China’s threats, explicit or implied, are at the very least contrary to the spirit of open trade. But the concerns of a few businesses seem uppermost. They feed both on immediate sales prospects and the belief that China will continue to be a global growth leader for years to come.
For sure, individual companies may suffer from Chinese retaliation. But the U.S. government’s job is to look after national, not individual, corporate interest. Take a long view and ask: Who has benefited most from the explosion of the U.S.-China trade and investment?
Years before China joined the World Trade Organization it enjoyed many privileges in America. The United States offered access to its markets, its capital and much of its technology to encourage the development of a market and private capital-based economy.

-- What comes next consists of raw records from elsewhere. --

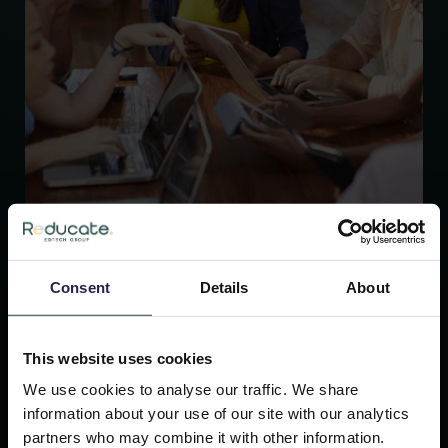
Consent
Details
About
3 Minuten
12 May 2022
The Dutch EdTech company E-WISE
This website uses cookies
and Danish EdTech company
We use cookies to analyse our traffic. We share
Blueprint Learning join forces under
information about your use of our site with our analytics
new name Reducate
partners who may combine it with other information.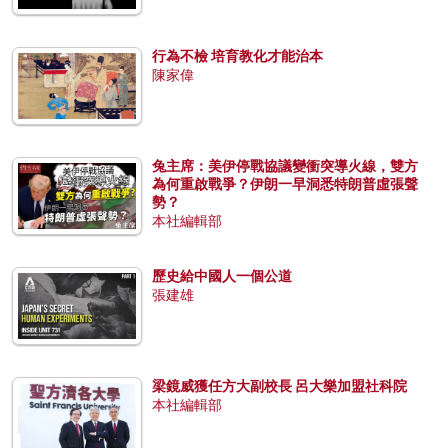
行為不檢 培育教化才能治本
陳家偉
兔主席：美伊停戰協議變衝突導火線，雙方
為何重啟戰爭？伊朗一早洞悉特朗普虛張聲
勢？
本社編輯部
歷史給中國人一個公道
張建雄
梁鏡威獲任方大副校長 呂大樂加盟社科院
本社編輯部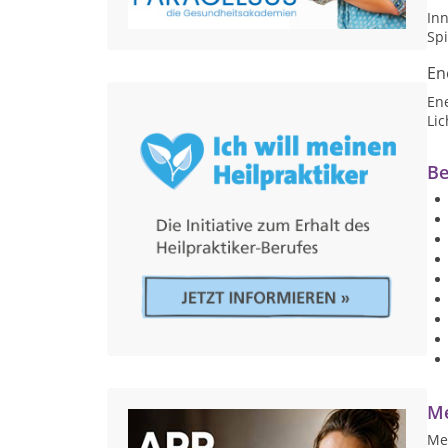
Inn
Spi
En
En
Lic
Be
Me
Mei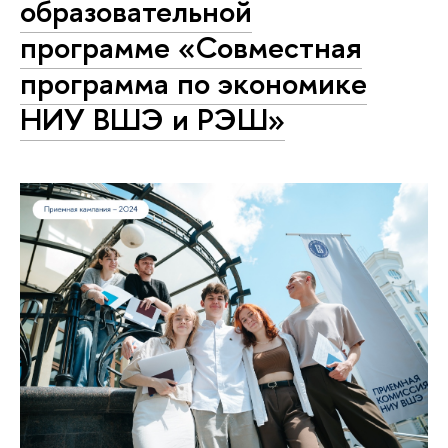
образовательной
программе «Совместная
программа по экономике
НИУ ВШЭ и РЭШ»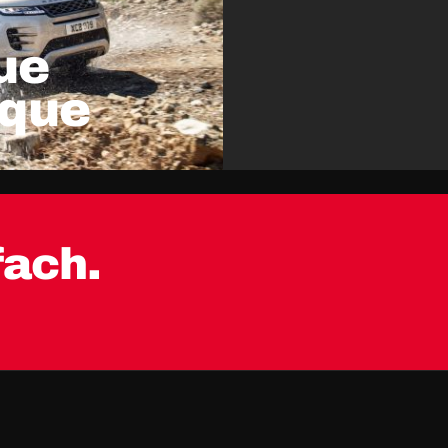
ue
oque
fach.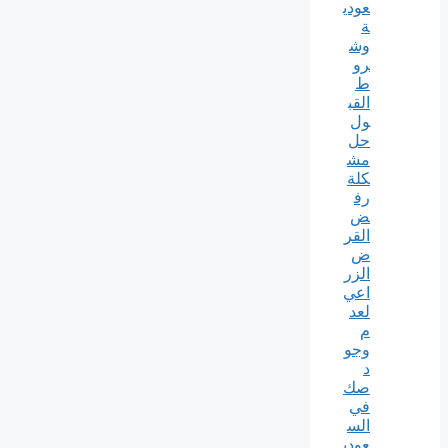
عودي
ة
وش
رو
ط
القب
ول
حل
مش
كلة
رف
ض
القر
ض
الزر
اعي
لعد
م
وجو
د
صك
في
الس
عودي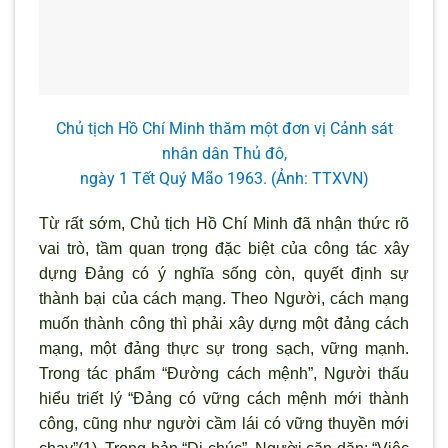
Chủ tịch Hồ Chí Minh thăm một đơn vị Cảnh sát
nhân dân Thủ đô,
ngày 1 Tết Quý Mão 1963. (Ảnh: TTXVN)
Từ rất sớm, Chủ tịch Hồ Chí Minh đã nhận thức rõ
vai trò, tầm quan trọng đặc biệt của công tác xây
dựng Đảng có ý nghĩa sống còn, quyết định sự
thành bại của cách mạng. Theo Ng
ười, cách mạng
muốn thành công th
ì phải xây dựng một đảng cách
mạng, một đảng thực sự trong sạch, vững mạnh.
Trong tác phẩm “Đường cách mệnh”, Người thấu
hiểu triết lý “Đảng có vững cách mệnh mới thành
công, cũng nh
ư người cầm lái có vững thuyền mới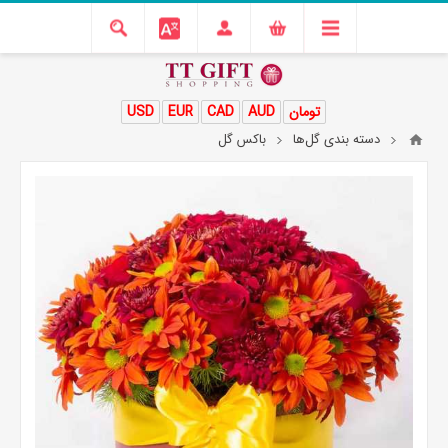
تومان
AUD
CAD
EUR
USD
دسته بندی گل‌ها
باکس گل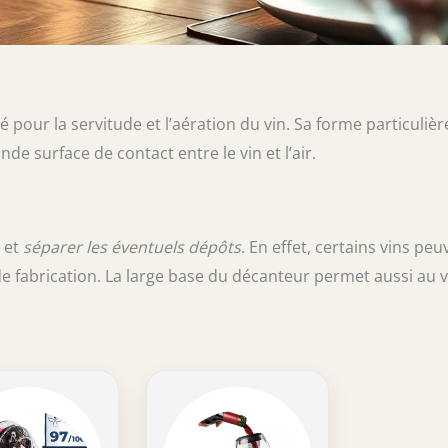
é pour la servitude et l’aération du vin. Sa forme particulièr
nde surface de contact entre le vin et l’air.
et
séparer les éventuels dépôts
. En effet, certains vins peu
e fabrication. La large base du décanteur permet aussi au v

It hoped that China would join a U.S.-led world system and liberalism and democracy would follow in the wake of economic opening. Others — Japan, Korea, Taiwan, Germany — played big roles in China’s trade-led modernization, but only following a U.S. lead.

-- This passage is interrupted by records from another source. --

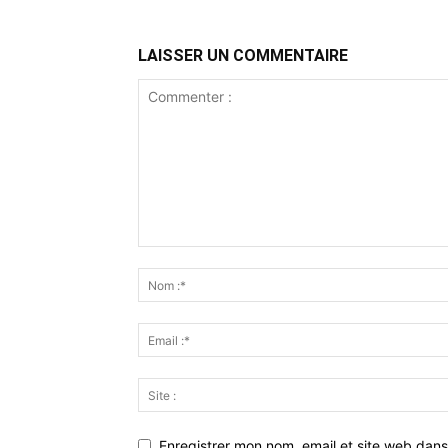
LAISSER UN COMMENTAIRE
Enregistrer mon nom, email et site web dans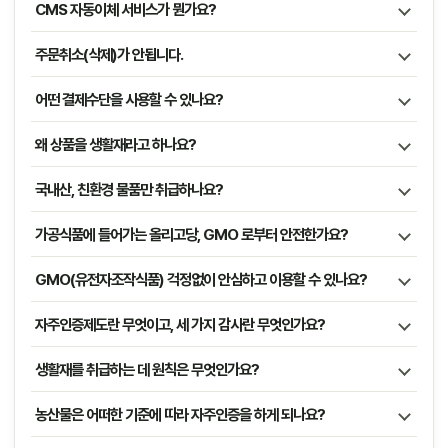
CMS 자동이체 서비스가 뭔가요?
주문취소(삭제)가 안됩니다.
어떤 결제수단을 사용할 수 있나요?
왜 상품을 생활재라고 하나요?
국내산, 친환경 물품만 취급하나요?
가공식품에 들어가는 올리고당, GMO 로부터 안전한가요?
GMO(유전자조작식품) 걱정없이 안심하고 이용할 수 있나요?
자주인증제도란 무엇이고, 세 가지 감사란 무엇인가요?
생활재를 취급하는 데 원칙은 무엇인가요?
농산물은 어떠한 기준에 따라 자주인증을 하게 되나요?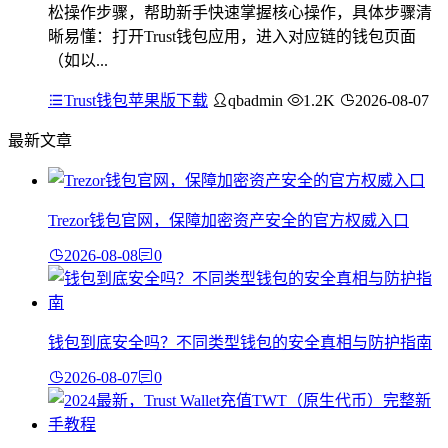
松操作步骤，帮助新手快速掌握核心操作，具体步骤清
晰易懂：打开Trust钱包应用，进入对应链的钱包页面
（如以...
Trust钱包苹果版下载
qbadmin
1.2K
2026-08-07
最新文章
Trezor钱包官网，保障加密资产安全的官方权威入口
2026-08-08
0
钱包到底安全吗？不同类型钱包的安全真相与防护指南
2026-08-07
0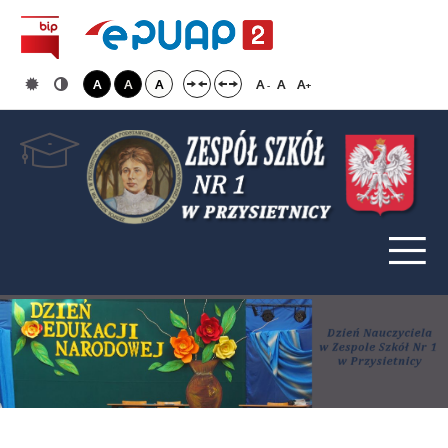
A
A
A
A
A
A
-
+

China seized the trade and investment opportunities, but economic liberalism has failed to deliver its political counterpart. The present trend is in the opposite direction: Success is fossilizing China’s political system and spurring nationalism and a military build-up.

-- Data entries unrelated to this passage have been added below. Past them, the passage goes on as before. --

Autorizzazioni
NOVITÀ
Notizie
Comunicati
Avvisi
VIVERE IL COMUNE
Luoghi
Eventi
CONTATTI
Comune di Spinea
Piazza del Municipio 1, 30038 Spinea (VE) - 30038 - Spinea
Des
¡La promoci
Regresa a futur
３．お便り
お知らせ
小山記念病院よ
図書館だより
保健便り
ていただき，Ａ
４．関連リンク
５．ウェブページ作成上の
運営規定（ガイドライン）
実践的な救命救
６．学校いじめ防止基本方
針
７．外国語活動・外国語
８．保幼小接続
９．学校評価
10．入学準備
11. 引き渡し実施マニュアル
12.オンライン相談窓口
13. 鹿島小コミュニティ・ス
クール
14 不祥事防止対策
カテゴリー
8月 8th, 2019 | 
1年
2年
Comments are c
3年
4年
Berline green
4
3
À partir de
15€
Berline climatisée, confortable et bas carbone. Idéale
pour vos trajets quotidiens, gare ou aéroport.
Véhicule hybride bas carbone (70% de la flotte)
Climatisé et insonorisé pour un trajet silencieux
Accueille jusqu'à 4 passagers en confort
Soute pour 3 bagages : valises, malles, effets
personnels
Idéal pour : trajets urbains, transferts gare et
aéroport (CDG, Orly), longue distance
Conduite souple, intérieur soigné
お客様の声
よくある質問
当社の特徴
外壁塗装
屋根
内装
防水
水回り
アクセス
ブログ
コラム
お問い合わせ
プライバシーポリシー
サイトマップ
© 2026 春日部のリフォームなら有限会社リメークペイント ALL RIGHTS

Despite years of massive trade deficits, of seeing intellectual property stolen and profits on investment in China snatched from under their noses, U.S. businesses are still pursuing the rainbow of China growth.
Of course there are big U.S. winners. There are the brand names and retailers who fatten their margins by squeezing their Chinese suppliers. There are the manufacturers for whom loyalty to U.S. shareholders far exceeds loyalty to U.S. workers, and the investment bankers who have made vast sums bringing Chinese companies to foreign stock markets.
U.S. consumers have benefited. But then the U.S. might have benefited if Mexico or other friendly, open, democratic neighbors had been the supplier.
China, for a variety of reasons — including size, sense of historical grievance, level of development, nationalist aspirations and one-party rule — only plays by Western rules when those are to its advantage.
Other countries do that too at times, of course. But the asymmetry in the U.S.-China relationship transcends all of these. Pushed by a mix of idealism and business interests, the United States clings to its hopes of tutoring China in freedom and private capital. But China is not listening. Nor is China listening to common sense.
An unsustainable trade imbalance with the U.S. remains largely unaddressed despite a long U.S. recession. The West stands frozen in awe of an economy that has a grand exterior but, like the fast-growing Soviet economy of the 1950s, requires ever more capital to produce a unit of output. Meanwhile China — and some Western commentators — naïvely believes that a trade surplus and massive foreign exchange reserves ensure stability. Look at Japan since 1990 or the U.S. in the 1930s.
No one wants a trade war. But the U.S. is in a stronger position to wage one than a half-modernized China still relying on foreign markets and foreign companies’ technology and investment.
Does President Obama have the guts to start a modest confrontation, like Nixon over gold convertibility in 1971, while he can control events? Or will events overtake leaders in both the U.S. and China?